The Story of a Mood.
The plot of the piece is rambling and seemingly unstructured. The young man begins by reading a book on tortoises to his new pet tortoise while in the bath. He then engages in random behavior as he narrates about the depression steadily gripping him. As the film moves from event to event, the actions become less moored to reality: in one scene we see the man finally go outside to walk among the Christmas shoppers, only to have the camera pull back to see him watching himself from his apartment window. The events are subjective; the only thing that is concrete is the suffocating emotional atmosphere.

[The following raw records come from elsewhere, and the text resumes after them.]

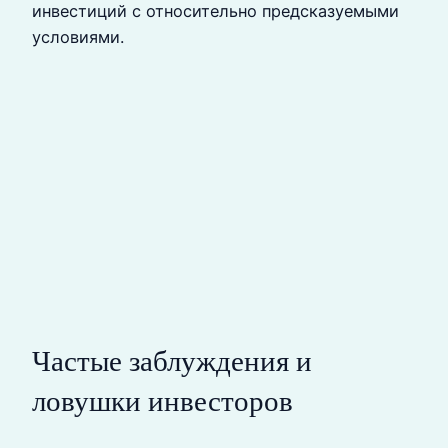
инвестиций с относительно предсказуемыми
условиями.
Частые заблуждения и
ловушки инвесторов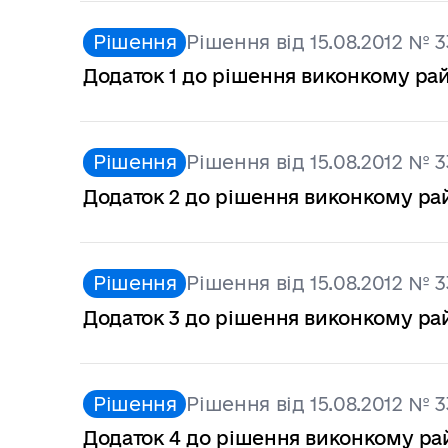
Рішення
Рішення від 15.08.2012 № 3
Додаток 1 до рішення виконкому райо
Рішення
Рішення від 15.08.2012 № 3
Додаток 2 до рішення виконкому райо
Рішення
Рішення від 15.08.2012 № 3
Додаток 3 до рішення виконкому райо
Рішення
Рішення від 15.08.2012 № 3
Додаток 4 до рішення виконкому райо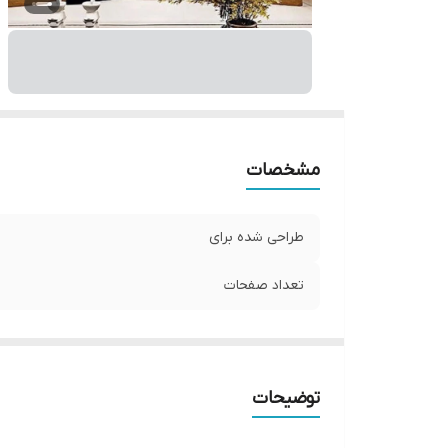
مشخصات
طراحی شده برای
تعداد صفحات
توضیحات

As a meditation on depression, the film strikes a chord. Just as the man is trapped inside the interior of his home, we’re trapped inside the interior of his thoughts and emotions. Cuarón states: “it was an emotion rather than a idea that drove the process…” Despite moments of magical realism or absurdity, the narrative is grounded because of the veracity of the experience. Like logic in a dream, events may be nonsensical but still make sense.
Yet Still a Story.
For those worried the film is a mere exercise, it does resolve itself into a narrative arc…and quite a forceful one. Just like Roma, the film appears self indulgent for the first half, but it is really insinuating itself into your way of thinking. The oddities begin to take the shape of a pattern once you’ve had enough exposure to them. This allows the ending to leap at you, despite it being as ambiguous as the rest of the film. The doubling and tripling of images and motifs is employed to lull you, but also prime you for sudden revelations and suggestions. It was quite fascinating watching the random, slice-of-life events assemble themselves into a plot that became riveting.

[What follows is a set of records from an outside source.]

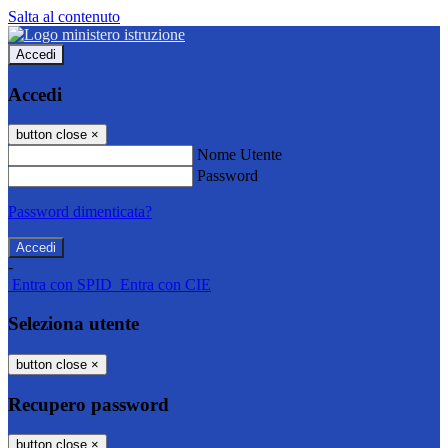
Salta al contenuto
Accedi
Accedi
button close
×
Nome Utente
Password
Password dimenticata?
-
Entra con SPID
Entra con CIE
Seleziona utente
button close
×
Recupero password
button close
×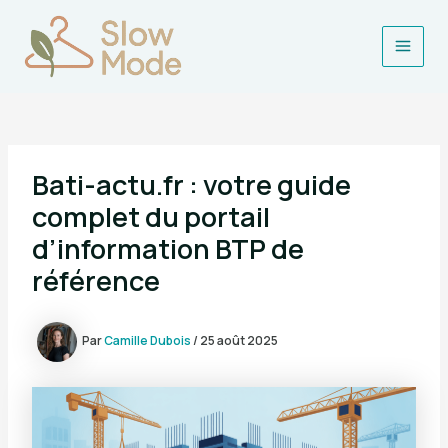
Aller
au
contenu
Main
Men
Bati-actu.fr : votre guide
complet du portail
d’information BTP de
référence
Par
Camille Dubois
/
25 août 2025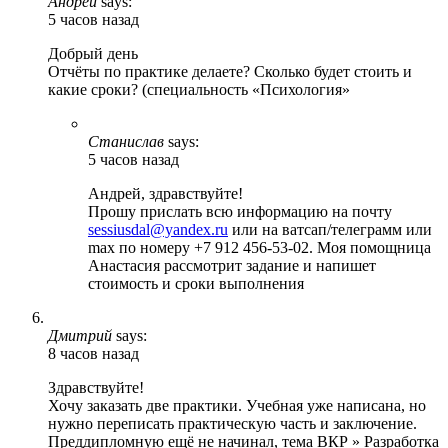
Андрей
says:
5 часов назад
Добрый день
Отчёты по практике делаете? Сколько будет стоить и
какие сроки? (специальность «Психология»
Станислав
says:
5 часов назад
Андрей, здравствуйте!
Прошу прислать всю информацию на почту
sessiusdal@yandex.ru
или на ватсап/телеграмм или
max по номеру +7 912 456-53-02. Моя помощница
Анастасия рассмотрит задание и напишет
стоимость и сроки выполнения
Дмитрий
says:
8 часов назад
Здравствуйте!
Хочу заказать две практики. Учебная уже написана, но
нужно переписать практическую часть и заключение.
Преддипломную ещё не начинал, тема ВКР » Разработка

One of the reasons the final minutes of the film are so effective comes from Cuarón deftly using long tracking shots to make the audience unwitting companions to his main character. The big revelatory moments are accomplished without cutting away, building an internal tension. Again, the director has primed you to expect these type of shots to pay off with an event that fundamentally changes your interpretation of events. Even when the limitation of budget and expertise hamper the shots (there’s a movement through a door that is pure artifice and happens simply because the camera man has to get through it before the actor in order to avoid a logistical cut away) it’s telling that Cuarón was working on such subtle maneuvers as a 22 year old student.

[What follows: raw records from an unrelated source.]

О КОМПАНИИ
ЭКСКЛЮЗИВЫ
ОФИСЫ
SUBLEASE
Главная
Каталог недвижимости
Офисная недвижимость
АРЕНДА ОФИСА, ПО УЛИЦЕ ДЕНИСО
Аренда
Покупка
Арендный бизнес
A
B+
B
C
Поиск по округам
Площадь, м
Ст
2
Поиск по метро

I’m tempted to say that this film will resonate the most with folks familiar with depression, but a second consideration makes me believe Cuarón’s methods of immersing you in a situation will reach anyone willing to stay with it. Much like Roma, there’s a learning curve as he asks the audience to accept some ambiguity and sluggishness. It seems to be the price to pay for his really audacious and emotionally powerful final flourishes. As a piece that sets out to capture a state of mind, it’s damn effective. It also displays a director with a precocious grasp of technique and storytelling, one unafraid to take risks in order to share a vision. Quartet for the End of Time does blow an occasional flat note but more than makes up for it with a unique and singular performance.